I have written my views on these selected verses from Psalm 104 twice before, when they were sung in Years A and B. Those commentaries can be viewed by clicking on these links: “Pentecost Sunday 2020 – Part III (Psalm 104)” and “Harpooning the Leviathan” (2021). Both do well in explaining the words of David. Rather than restate what has been written before, I will only focus now on how this song of praise relates to the Year C readings that accompany it, as the grand finale to the Easter season.

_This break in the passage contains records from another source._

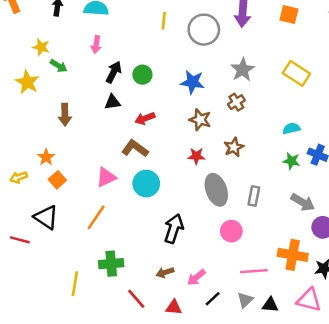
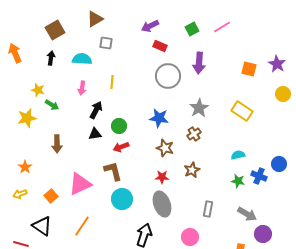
orange square: (289, 15) -> (249, 69), moved
yellow line: (164, 21) -> (112, 82), moved
green circle: (142, 75) -> (119, 126), moved
yellow star: (27, 82) -> (27, 118), turned 30
brown L-shape: (135, 148) -> (113, 171), turned 40
orange star: (46, 157) -> (25, 167), moved
pink triangle: (106, 177) -> (80, 184), moved, size x1.4
gray ellipse: (216, 190) -> (162, 204), moved

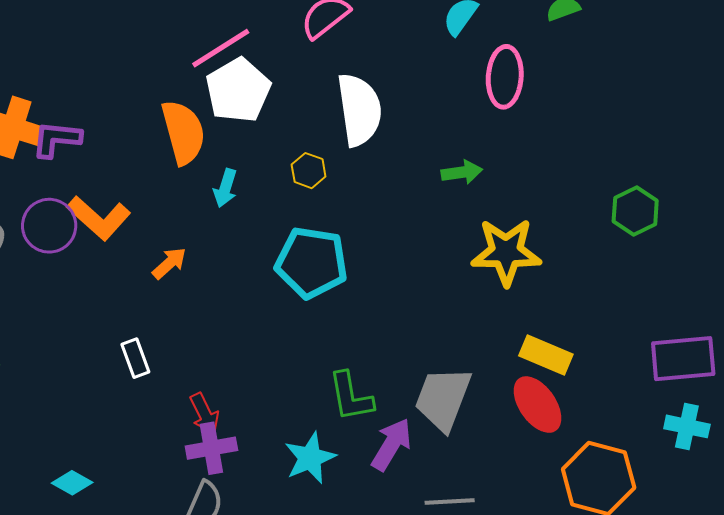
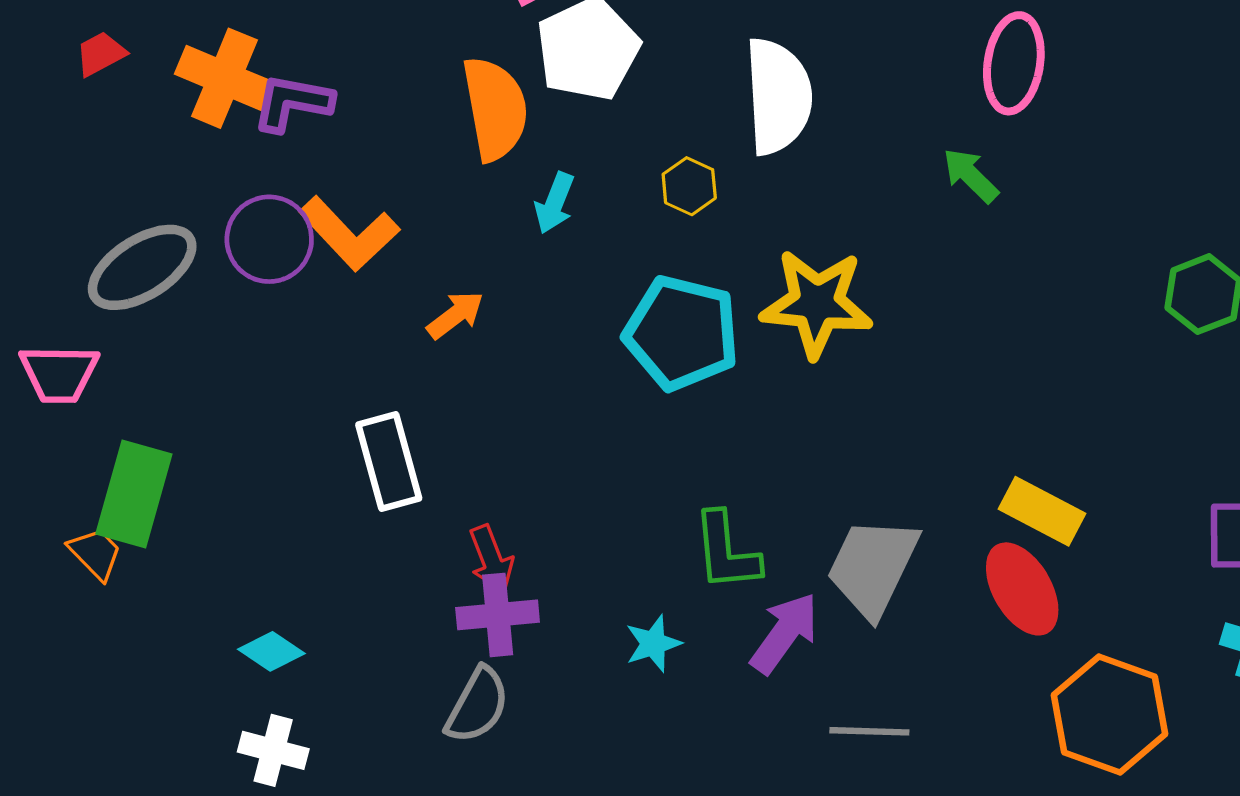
green arrow: (462, 172) -> (971, 175), moved, turned -132
yellow star: (506, 252) -> (817, 303), moved
white rectangle: (135, 358) -> (389, 462), size x1.5
cyan star: (310, 458) -> (653, 643), size x0.7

The three unique reading selections for Pentecost Year C are those from: Genesis 11; Romans 8; and, John 14. Two of those three will be read aloud, along with the standards from Acts 2 and this Psalm 104. The Genesis reading places focus on the tendency of mankind to fall away from Yahweh, no matter how closely related they are by physical blood (lineage) to most holy men. The ones of Genesis 11 are all descendants of Noah; but they are headstrong for a self-identity that rejects a life devoted to serving Yahweh. That is until they realize the errors of their ways of self. The key words to understand in that reading are when we read “Yahweh descended.” This is relative to the Spirit made by Yahweh to possess souls (His Son – Adam-Jesus), who would confuse the brains of those who thought they knew it all, in a similar manner that Jesus confused the thinking of the Temple elite in Jerusalem.

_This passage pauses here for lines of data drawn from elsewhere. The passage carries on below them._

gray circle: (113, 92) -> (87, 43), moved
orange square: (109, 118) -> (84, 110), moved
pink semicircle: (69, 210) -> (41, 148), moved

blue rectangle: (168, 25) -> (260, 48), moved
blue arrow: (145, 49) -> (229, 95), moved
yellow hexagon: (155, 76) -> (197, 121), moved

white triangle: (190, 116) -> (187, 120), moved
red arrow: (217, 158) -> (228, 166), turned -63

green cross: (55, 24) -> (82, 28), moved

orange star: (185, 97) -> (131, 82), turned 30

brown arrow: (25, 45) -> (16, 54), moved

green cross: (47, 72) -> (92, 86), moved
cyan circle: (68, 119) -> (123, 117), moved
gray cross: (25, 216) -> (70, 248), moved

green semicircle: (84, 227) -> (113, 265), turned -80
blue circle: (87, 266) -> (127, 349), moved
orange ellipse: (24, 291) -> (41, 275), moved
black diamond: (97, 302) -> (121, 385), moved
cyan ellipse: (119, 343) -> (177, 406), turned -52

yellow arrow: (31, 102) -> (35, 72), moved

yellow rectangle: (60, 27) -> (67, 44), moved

In the Romans reading, Paul made it clear that those “led by the Spirit are the children of God.” That says, without being written, the vast majority that reject God and do not receive His Spirit are not His children. This is the error of thinking that makes so many Christians today think they are saved, simply because Jesus died on a cross thousands of years ago, knowing mankind was too weak to make such a sacrifice. That rubbish is like trying to build a tower to heaven, which cannot be done physically. When we read Paul say, “it is that very Spirit bearing witness with our spirit that we are children of God,” “our spirit” is each individual’s soul. Paul said to be a child of Yahweh, able to truthfully call Him “Father,” then one’s soul must be filled with “the very Spirit” that allows one to know that relationship. Paul wrote of a divine possession that must take place; and, people reject that Spirit by believing in false ideas that say, “Jesus did all the work, so you don’t have to do any work at all.” That denies the reason we always read on Pentecost from the Book of the Acts of the Apostles.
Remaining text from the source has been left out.